A fully dynamical model in conjunction with statistical methods would be the ideal way to achieve this; however, present computer resources are far from sufficient.

Nevertheless, remedies for this situation are now available. Careful testing con-ducted during the course of this work reveals that the computational burden can be reduced by an order of magnitude by optimizing finite basis sets, and keeping the basis as small as possible. For example, basis functions associated with atoms that are not chemically active during the adsorption process, and can be considered as bulk atoms, can be treated more approximately than is necessary for those in more critical situations. Recently, a hybrid filtering method [82] has been developed which permits smaller mesh cut-offs to be used without increasing the “egg-box effect”, which is currently a problem with all methods involving integration in real space.

Normally, changes in atomic coordinates relative to the supercell when the density of the integration mesh is not sufficient, artificially affect to the total energy. These improvements mean that in the near future it may be possible to apply ab initio MD with statistical methods, and even obtain quantitative information concerning the transfer of heat during the initial deposition.

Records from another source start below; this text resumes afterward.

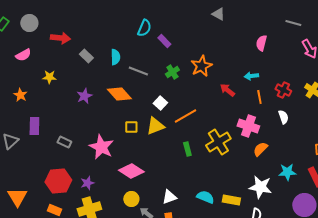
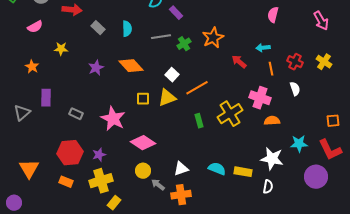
gray line: (138, 71) -> (161, 37), moved, turned -30
orange semicircle: (260, 149) -> (272, 121), turned 42

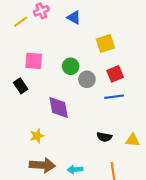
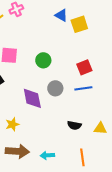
blue triangle: (74, 17) -> (61, 15), moved
yellow square: (105, 43) -> (79, 24), moved
gray circle: (87, 79) -> (55, 88), moved

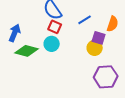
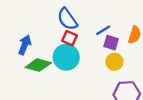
purple square: (99, 38) -> (111, 43), moved
cyan circle: (52, 44) -> (66, 57), size x1.5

Universality of the results. The current results mainly consider the oxidation of Cu{100} surfaces. However, several conclusions drawn here are expected to be valid for other metals. For example, the dissociation of O2 via a four fold site is also observed on a Pd(100) surface (Publication VIII). For Pd(100) the dissociation mechanism is similar to that on Cu(100); however, the reaction barriers are different.

The reconstruction occurs also on O/Ag(100) so the results for the reconstructed surface can be expected to be appropriate for Ag{100} surfaces as well. These trends can be applied to other metals; however, the energetics must be recalculated for different substrates.